======== Task input ========
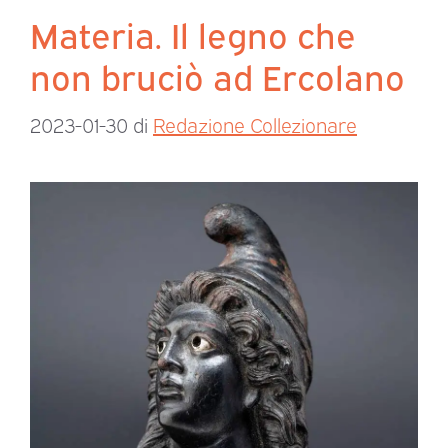
Materia. Il legno che
non bruciò ad Ercolano
2023-01-30
di
Redazione Collezionare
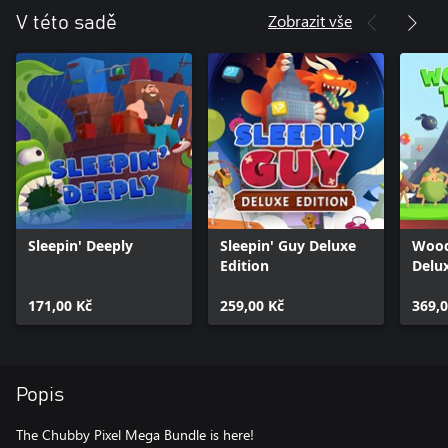
Zobrazit vše
V této sadě
Sleepin' Deeply
Sleepin' Guy Deluxe
Wood
Edition
Delu
171,00 Kč
259,00 Kč
369,0
Popis
The Chubby Pixel Mega Bundle is here!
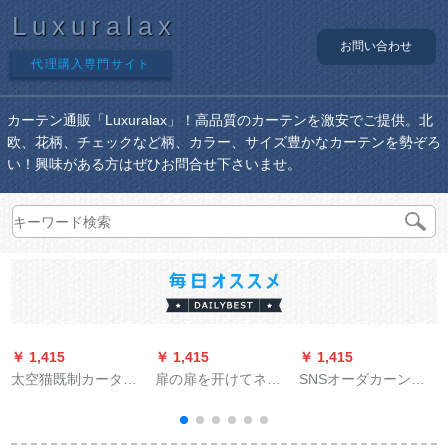
Luxuralax
お問い合わせ
代理購入専門サイト
カーテン通販「Luxuralax」！高品質のカーテンを激安でご提供。北
欧、花柄、チェックなど柄、カラー、サイズ豊かなカーテンを勢ぞろ
い！興味がある方はぜひお問合せ下さいませ。
￥ 1,415
￥ 1,415
￥ 1,415
￥
太空猫既制カーター
扉の扉を开けてネテ
SNSオーダカーンカ
テーン半遮光シンプ
の赤い雕刻をする星
ントリーカントリー
ロ北欧地中海スライ
柄既制のカータータ
コーヒーカーラーテ
プカーリング寝室书
ーテ姫系ホテルテル
ンショートカーラー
========
Exercise brief: A verbatim copy is needed of the lines running from the line with "Redazione Collezionare" to the end of the data above, both included. Keep the pictures out of it.

Exercise answer:
Redazione Collezionare
Zobrazit vše
V této sadě
Sleepin' Deeply
Sleepin' Guy Deluxe
Wood
Edition
Delu
171,00 Kč
259,00 Kč
369,0
Popis
The Chubby Pixel Mega Bundle is here!
Luxuralax
お問い合わせ
代理購入専門サイト
カーテン通販「Luxuralax」！高品質のカーテンを激安でご提供。北
欧、花柄、チェックなど柄、カラー、サイズ豊かなカーテンを勢ぞろ
い！興味がある方はぜひお問合せ下さいませ。
￥ 1,415
￥ 1,415
￥ 1,415
￥
太空猫既制カーター
扉の扉を开けてネテ
SNSオーダカーンカ
テーン半遮光シンプ
の赤い雕刻をする星
ントリーカントリー
ロ北欧地中海スライ
柄既制のカータータ
コーヒーカーラーテ
プカーリング寝室书
ーテ姫系ホテルテル
ンショートカーラー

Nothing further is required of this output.